**ACTION ITEM:** Show, from the records below, all lines that contain the word "Bình".

**AVAILABLE DATA:**
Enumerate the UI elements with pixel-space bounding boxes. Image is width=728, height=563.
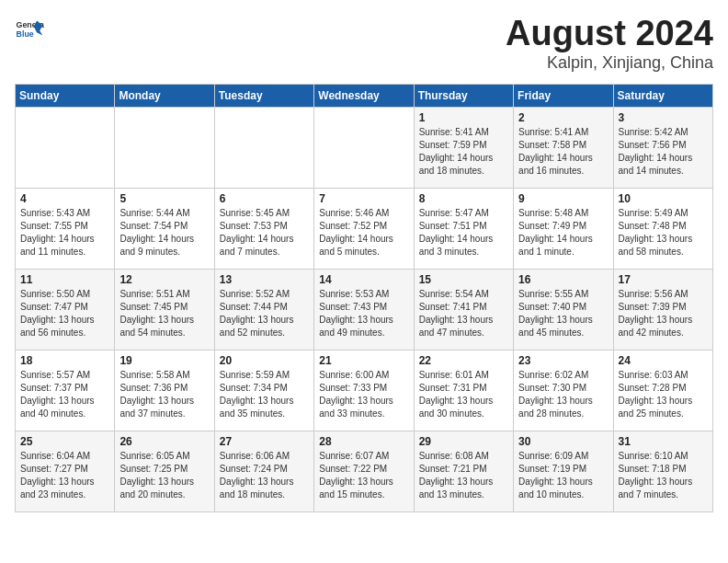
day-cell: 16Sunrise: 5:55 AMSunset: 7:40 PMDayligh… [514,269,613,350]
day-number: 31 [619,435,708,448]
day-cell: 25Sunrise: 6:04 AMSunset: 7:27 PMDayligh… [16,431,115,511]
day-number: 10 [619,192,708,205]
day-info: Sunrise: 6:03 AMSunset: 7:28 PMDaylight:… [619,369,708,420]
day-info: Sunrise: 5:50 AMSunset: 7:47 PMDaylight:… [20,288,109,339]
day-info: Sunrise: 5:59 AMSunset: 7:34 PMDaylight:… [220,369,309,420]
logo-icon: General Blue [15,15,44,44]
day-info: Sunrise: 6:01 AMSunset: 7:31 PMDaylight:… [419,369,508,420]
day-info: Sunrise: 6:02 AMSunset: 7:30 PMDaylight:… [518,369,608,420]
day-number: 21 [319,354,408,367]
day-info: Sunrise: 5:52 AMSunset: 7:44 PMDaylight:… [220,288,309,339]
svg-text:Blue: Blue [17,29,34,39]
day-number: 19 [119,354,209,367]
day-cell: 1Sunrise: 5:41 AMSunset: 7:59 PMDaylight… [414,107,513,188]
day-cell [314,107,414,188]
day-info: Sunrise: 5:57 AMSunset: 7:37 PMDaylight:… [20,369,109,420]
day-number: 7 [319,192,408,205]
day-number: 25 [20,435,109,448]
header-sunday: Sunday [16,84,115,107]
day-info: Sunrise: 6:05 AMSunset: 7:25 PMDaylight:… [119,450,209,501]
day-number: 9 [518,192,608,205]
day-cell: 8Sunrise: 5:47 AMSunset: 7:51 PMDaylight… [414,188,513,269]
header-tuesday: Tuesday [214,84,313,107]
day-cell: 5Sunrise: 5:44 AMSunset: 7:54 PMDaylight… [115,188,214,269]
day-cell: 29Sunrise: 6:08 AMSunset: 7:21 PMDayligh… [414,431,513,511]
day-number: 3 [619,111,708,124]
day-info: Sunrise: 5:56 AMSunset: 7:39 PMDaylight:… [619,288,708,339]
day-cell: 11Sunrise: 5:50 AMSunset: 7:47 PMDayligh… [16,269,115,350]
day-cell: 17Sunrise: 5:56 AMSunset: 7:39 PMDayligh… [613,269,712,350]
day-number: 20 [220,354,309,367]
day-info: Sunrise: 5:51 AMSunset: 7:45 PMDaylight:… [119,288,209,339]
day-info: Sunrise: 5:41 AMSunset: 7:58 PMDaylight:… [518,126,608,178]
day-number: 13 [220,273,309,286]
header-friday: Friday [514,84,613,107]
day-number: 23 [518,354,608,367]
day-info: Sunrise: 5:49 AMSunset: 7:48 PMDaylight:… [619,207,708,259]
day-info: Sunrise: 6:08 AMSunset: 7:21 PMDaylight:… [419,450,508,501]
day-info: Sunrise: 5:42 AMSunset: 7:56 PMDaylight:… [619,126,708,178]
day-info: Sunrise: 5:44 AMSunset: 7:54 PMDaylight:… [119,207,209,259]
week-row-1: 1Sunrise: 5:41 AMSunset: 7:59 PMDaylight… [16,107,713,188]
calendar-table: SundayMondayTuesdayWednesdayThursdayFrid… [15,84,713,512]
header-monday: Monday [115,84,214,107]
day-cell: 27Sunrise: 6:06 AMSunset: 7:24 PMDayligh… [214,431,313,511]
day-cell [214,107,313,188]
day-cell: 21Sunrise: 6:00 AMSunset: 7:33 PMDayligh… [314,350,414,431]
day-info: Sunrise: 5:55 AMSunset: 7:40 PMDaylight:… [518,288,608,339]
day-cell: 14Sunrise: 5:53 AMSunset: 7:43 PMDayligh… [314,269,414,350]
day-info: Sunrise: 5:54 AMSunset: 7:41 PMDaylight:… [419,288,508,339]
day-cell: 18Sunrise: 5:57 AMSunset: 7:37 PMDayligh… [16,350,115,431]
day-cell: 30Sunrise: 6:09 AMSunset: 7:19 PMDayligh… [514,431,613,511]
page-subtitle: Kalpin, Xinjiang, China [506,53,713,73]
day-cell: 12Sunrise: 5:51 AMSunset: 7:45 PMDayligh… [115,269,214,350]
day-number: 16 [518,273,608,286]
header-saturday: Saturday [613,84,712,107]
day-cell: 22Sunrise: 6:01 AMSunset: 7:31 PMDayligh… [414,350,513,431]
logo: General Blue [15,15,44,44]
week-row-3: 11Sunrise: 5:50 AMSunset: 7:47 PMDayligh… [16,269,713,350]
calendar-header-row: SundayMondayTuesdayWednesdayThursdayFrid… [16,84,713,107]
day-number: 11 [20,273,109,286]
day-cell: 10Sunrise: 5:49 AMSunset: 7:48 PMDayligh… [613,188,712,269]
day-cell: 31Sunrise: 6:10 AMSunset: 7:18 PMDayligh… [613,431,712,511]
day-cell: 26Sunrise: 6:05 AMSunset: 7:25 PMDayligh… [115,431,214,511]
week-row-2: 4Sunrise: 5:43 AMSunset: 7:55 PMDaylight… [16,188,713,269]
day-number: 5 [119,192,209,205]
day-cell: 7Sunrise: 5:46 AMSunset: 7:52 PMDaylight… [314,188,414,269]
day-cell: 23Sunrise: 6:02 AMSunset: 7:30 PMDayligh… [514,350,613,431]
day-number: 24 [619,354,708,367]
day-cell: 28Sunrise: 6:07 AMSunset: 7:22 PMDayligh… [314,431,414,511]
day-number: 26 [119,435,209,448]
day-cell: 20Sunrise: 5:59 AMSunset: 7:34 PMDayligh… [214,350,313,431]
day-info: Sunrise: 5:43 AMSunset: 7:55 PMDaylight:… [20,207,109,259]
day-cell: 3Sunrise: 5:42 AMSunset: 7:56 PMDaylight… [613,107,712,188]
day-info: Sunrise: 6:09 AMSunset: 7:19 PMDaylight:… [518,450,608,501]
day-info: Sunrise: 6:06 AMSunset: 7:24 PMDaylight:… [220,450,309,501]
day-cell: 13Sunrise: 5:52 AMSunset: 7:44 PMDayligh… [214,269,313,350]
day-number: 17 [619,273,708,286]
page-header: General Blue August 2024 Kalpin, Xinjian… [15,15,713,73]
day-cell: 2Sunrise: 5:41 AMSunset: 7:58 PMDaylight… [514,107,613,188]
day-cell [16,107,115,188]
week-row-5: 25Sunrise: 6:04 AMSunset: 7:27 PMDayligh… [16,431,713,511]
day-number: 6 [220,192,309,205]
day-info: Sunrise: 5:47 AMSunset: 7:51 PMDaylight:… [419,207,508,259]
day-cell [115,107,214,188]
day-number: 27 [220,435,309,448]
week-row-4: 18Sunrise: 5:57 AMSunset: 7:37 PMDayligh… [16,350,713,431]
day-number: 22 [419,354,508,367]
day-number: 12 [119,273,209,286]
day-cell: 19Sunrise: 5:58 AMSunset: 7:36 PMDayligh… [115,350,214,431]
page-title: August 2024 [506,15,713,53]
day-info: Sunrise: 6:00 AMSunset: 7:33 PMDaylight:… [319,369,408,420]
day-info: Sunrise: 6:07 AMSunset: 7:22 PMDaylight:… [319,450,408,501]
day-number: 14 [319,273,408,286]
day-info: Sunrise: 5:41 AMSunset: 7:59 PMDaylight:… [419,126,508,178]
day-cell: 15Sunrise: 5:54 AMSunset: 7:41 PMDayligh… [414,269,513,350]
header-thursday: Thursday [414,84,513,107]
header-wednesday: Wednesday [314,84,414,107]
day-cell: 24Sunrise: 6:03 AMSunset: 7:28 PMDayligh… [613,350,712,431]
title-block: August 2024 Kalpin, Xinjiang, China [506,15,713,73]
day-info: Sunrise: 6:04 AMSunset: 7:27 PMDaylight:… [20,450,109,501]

==

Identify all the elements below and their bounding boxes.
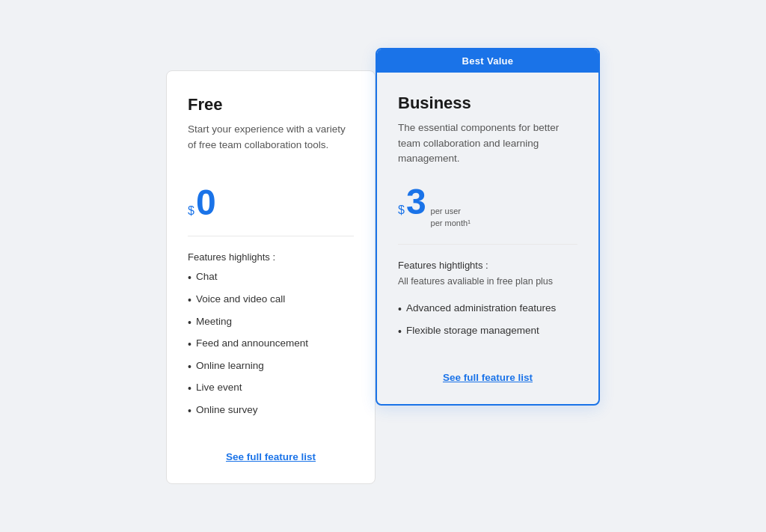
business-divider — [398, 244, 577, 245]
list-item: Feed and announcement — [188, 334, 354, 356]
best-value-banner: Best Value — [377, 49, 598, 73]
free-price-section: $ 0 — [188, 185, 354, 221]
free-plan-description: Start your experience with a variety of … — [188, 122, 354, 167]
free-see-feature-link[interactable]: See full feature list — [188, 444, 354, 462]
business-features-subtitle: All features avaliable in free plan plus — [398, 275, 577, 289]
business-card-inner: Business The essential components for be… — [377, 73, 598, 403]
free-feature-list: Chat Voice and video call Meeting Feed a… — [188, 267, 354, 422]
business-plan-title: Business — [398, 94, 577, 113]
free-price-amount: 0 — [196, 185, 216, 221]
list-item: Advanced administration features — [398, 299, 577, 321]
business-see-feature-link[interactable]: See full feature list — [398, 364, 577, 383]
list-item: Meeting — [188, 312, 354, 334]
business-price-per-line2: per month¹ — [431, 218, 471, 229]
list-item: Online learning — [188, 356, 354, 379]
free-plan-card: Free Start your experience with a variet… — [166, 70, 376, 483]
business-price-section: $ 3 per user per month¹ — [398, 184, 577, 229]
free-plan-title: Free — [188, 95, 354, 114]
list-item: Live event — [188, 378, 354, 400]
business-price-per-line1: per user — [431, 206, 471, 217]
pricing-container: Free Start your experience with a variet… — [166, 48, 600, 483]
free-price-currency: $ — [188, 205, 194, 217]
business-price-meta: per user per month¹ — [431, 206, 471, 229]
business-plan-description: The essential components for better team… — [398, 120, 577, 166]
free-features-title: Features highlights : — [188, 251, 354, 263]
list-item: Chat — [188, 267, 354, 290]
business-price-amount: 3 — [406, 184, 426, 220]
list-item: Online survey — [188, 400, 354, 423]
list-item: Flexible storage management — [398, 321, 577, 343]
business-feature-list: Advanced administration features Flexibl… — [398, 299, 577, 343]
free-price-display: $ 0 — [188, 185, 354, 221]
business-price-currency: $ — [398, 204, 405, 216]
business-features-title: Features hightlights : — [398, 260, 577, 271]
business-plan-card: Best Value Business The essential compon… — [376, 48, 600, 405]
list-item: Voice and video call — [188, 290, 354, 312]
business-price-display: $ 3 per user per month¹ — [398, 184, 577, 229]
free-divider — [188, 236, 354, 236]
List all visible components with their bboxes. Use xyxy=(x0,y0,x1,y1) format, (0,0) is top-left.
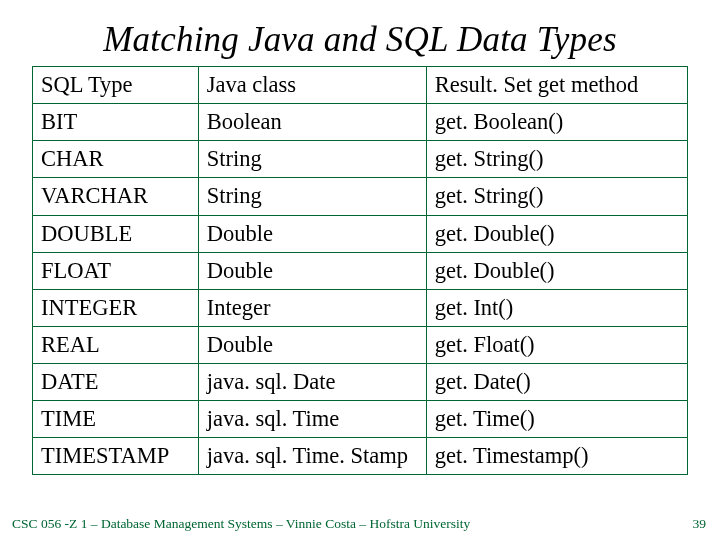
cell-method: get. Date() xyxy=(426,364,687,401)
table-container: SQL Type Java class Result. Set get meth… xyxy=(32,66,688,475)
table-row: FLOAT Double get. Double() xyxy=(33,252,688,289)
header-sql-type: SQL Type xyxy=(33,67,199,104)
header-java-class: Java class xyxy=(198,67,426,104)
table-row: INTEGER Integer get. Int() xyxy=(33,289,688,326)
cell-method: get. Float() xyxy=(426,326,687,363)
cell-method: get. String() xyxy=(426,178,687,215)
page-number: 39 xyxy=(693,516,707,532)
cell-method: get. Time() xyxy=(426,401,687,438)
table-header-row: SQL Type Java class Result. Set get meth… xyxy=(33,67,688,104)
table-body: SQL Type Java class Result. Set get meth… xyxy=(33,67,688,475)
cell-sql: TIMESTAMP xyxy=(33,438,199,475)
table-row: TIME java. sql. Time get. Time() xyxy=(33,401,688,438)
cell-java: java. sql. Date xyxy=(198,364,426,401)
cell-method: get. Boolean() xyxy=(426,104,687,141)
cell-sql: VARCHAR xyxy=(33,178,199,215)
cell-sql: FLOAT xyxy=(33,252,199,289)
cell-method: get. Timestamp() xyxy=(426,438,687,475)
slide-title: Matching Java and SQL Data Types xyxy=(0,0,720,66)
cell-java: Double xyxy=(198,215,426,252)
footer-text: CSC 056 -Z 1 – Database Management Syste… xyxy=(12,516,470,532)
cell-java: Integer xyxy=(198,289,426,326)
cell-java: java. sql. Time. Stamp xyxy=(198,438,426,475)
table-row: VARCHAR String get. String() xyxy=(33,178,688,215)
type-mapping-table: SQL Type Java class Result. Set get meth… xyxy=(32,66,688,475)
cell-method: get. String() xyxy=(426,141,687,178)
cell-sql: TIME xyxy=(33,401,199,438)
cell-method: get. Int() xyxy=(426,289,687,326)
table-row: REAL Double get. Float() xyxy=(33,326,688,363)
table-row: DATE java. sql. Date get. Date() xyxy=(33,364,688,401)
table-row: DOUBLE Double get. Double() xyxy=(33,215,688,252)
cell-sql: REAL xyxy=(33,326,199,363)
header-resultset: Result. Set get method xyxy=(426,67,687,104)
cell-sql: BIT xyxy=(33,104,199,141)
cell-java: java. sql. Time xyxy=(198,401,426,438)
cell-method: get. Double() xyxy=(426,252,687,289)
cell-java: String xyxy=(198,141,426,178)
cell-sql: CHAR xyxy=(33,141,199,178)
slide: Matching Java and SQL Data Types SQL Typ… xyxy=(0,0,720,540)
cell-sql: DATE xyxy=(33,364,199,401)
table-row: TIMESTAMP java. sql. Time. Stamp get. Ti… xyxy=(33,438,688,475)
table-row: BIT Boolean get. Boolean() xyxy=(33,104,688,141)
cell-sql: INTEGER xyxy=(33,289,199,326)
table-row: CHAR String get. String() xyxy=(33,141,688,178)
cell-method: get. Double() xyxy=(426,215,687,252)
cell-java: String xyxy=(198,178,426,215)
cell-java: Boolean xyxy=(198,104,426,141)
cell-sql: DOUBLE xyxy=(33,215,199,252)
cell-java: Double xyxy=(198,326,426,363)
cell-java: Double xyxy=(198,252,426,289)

--

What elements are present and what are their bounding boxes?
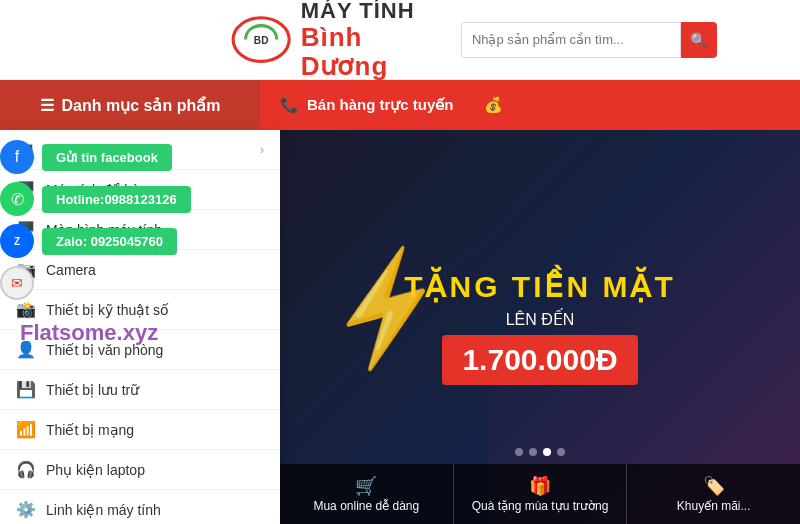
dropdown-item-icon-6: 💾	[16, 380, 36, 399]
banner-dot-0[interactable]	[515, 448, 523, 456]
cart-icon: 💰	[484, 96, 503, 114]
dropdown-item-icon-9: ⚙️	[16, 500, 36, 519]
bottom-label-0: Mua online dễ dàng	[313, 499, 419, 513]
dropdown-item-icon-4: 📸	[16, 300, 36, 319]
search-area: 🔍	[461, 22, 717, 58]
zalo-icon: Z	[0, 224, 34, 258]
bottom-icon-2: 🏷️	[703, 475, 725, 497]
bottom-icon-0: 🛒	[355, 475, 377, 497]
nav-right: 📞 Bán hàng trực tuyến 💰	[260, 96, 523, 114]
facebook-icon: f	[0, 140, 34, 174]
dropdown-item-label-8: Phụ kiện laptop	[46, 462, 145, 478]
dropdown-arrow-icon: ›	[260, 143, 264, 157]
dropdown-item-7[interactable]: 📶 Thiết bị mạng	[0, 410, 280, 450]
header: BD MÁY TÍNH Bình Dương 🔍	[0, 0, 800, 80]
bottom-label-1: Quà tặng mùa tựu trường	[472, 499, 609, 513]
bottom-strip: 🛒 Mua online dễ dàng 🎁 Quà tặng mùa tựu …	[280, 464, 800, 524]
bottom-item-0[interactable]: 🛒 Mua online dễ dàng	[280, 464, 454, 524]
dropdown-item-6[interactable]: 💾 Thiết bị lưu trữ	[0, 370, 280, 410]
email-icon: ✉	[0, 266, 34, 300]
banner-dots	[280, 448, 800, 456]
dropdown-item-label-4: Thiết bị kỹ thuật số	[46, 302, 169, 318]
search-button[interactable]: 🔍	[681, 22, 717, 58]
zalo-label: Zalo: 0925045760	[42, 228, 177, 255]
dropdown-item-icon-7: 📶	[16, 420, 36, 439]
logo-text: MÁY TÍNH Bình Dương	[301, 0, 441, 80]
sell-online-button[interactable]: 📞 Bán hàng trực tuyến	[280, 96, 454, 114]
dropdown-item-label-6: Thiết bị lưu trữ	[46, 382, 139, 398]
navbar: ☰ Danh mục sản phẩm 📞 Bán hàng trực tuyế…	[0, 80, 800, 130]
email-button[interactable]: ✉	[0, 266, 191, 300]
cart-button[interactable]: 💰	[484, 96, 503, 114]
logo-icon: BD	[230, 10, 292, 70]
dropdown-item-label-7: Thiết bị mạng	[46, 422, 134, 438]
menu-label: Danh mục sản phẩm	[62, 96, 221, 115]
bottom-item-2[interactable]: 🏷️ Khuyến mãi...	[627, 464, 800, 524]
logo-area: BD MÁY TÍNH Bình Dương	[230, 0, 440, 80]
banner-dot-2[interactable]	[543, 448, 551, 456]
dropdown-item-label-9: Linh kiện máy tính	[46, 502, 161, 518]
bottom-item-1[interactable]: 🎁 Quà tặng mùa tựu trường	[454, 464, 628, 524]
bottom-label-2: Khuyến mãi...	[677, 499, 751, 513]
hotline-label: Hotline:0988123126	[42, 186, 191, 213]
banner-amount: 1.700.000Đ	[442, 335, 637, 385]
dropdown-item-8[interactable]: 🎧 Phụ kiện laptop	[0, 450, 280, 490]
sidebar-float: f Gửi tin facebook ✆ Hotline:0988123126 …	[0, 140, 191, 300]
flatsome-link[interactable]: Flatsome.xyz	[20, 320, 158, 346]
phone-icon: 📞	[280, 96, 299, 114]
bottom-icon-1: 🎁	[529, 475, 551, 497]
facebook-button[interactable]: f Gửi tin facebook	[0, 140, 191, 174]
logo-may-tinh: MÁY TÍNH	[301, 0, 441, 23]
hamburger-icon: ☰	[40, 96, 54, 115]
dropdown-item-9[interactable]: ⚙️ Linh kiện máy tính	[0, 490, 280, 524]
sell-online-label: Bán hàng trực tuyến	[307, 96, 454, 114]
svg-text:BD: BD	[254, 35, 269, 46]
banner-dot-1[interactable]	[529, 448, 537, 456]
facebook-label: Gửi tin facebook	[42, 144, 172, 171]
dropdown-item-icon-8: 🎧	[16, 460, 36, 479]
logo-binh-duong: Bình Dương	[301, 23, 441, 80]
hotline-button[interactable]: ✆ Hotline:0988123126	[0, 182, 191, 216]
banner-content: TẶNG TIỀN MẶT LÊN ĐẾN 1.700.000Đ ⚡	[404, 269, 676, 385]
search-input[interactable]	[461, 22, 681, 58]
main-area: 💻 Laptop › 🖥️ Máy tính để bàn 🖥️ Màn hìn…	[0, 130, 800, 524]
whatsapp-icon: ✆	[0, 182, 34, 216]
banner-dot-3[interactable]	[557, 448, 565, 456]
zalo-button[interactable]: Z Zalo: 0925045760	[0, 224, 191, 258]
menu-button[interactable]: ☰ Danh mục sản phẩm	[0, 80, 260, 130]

**ANSWER:**
header: BD MÁY TÍNH Bình Dương 🔍	[0, 0, 800, 80]
logo-text: MÁY TÍNH Bình Dương	[301, 0, 441, 80]
logo-area: BD MÁY TÍNH Bình Dương	[230, 0, 440, 80]
logo-binh-duong: Bình Dương	[301, 23, 441, 80]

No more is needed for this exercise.